The family of Botham Shem Jean at Greenville Avenue Church of Christ after the funeral service on September 13, 2018 in Richardson, Texas. (Credit: Stewart F. House/Getty Images)

Not only is the allegation that Jean had pot in his home irrelevant, it also fits neatly into a predictable and disturbing pattern seen in other cases of black men and women killed by cops. Investigators did the same thing in the cases of Michael Brown, Sandra Bland, and Freddie Gray, to name a few. As ThinkProgress’ Ian Millhiser previously argued, “Generally, the alleged marijuana use is raised to discredit someone who is no longer able to speak for themselves, and to imply that the marijuana use somehow contributed to their death.”
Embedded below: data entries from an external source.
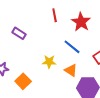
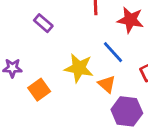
red star: (81, 22) -> (130, 20), turned -30
yellow star: (49, 62) -> (79, 68), size x1.5

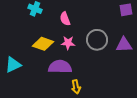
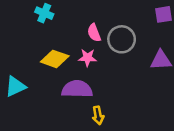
pink semicircle: (65, 19) -> (94, 33), moved
gray circle: (97, 40) -> (122, 39), moved

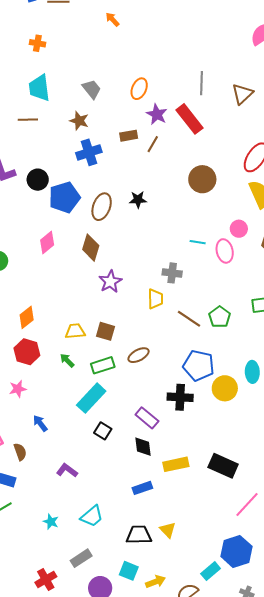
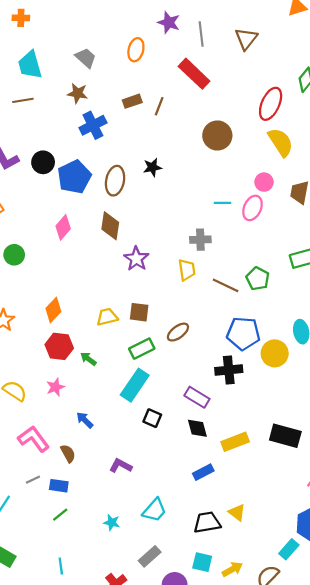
purple star: (157, 114) -> (169, 23), moved
pink ellipse: (225, 251) -> (253, 208), turned 45
green arrow: (67, 360) -> (88, 359), moved

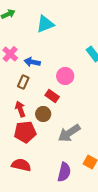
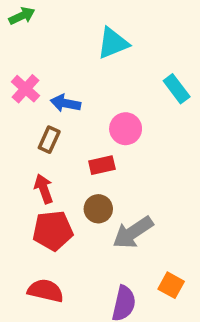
cyan triangle: (45, 24) -> (113, 43), moved
red rectangle: (52, 96) -> (102, 165), turned -48
brown circle: (43, 114) -> (98, 209), moved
It’s also used to deflect blame and suggest the killer’s actions are justifiable. For instance, lawyers of George Zimmerman, who was on trial for killing Trayvon Martin, argued that there were traces of marijuana in Martin’s blood. The same claim was made after Michael Brown’s death.

Drug use isn’t the only way cops attempt to discredit victims and deflect blame. As former ThinkProgress reporter Carimah Townes pointed out, defense attorneys in the case of Officer Johannes Mehserle, who shot Oscar Grant in the back, brought up Grant’s criminal background and history of resisting arrest. In some cases, Townes added, many of the police claims turn out to be false.

The media often runs with these allegations, publishing stories about victims’ past drug and alcohol use, abusive upbringings, or missed child support payments. In Jean’s case, FOX 4 News tweeted Thursday evening about the “developing” news that marijuana was found in Jean’s apartment:

The outlet received tens of thousands of replies and responses to its tweet, criticizing the outlet for victim-blaming and character assassination.